• Your instructions:
An identical copy of the records below is the expected result.

***

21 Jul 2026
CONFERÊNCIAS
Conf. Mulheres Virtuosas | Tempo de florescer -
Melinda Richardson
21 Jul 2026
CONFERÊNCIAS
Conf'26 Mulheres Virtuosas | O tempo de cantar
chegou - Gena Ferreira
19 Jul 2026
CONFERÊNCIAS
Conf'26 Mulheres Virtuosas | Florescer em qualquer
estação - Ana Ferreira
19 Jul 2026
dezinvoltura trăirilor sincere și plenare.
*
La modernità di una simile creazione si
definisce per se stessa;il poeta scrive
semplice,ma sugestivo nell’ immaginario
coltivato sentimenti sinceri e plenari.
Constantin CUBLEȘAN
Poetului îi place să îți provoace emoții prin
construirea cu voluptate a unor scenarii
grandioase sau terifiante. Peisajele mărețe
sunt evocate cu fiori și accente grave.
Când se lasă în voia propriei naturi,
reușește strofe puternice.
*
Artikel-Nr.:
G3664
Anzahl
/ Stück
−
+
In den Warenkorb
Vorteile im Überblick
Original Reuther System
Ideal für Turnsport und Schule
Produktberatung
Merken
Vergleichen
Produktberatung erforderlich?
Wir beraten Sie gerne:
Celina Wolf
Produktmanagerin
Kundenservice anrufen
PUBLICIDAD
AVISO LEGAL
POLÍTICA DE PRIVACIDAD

***

• Result of the exercise:
21 Jul 2026
CONFERÊNCIAS
Conf. Mulheres Virtuosas | Tempo de florescer -
Melinda Richardson
21 Jul 2026
CONFERÊNCIAS
Conf'26 Mulheres Virtuosas | O tempo de cantar
chegou - Gena Ferreira
19 Jul 2026
CONFERÊNCIAS
Conf'26 Mulheres Virtuosas | Florescer em qualquer
estação - Ana Ferreira
19 Jul 2026
dezinvoltura trăirilor sincere și plenare.
*
La modernità di una simile creazione si
definisce per se stessa;il poeta scrive
semplice,ma sugestivo nell’ immaginario
coltivato sentimenti sinceri e plenari.
Constantin CUBLEȘAN
Poetului îi place să îți provoace emoții prin
construirea cu voluptate a unor scenarii
grandioase sau terifiante. Peisajele mărețe
sunt evocate cu fiori și accente grave.
Când se lasă în voia propriei naturi,
reușește strofe puternice.
*
Artikel-Nr.:
G3664
Anzahl
/ Stück
−
+
In den Warenkorb
Vorteile im Überblick
Original Reuther System
Ideal für Turnsport und Schule
Produktberatung
Merken
Vergleichen
Produktberatung erforderlich?
Wir beraten Sie gerne:
Celina Wolf
Produktmanagerin
Kundenservice anrufen
PUBLICIDAD
AVISO LEGAL
POLÍTICA DE PRIVACIDAD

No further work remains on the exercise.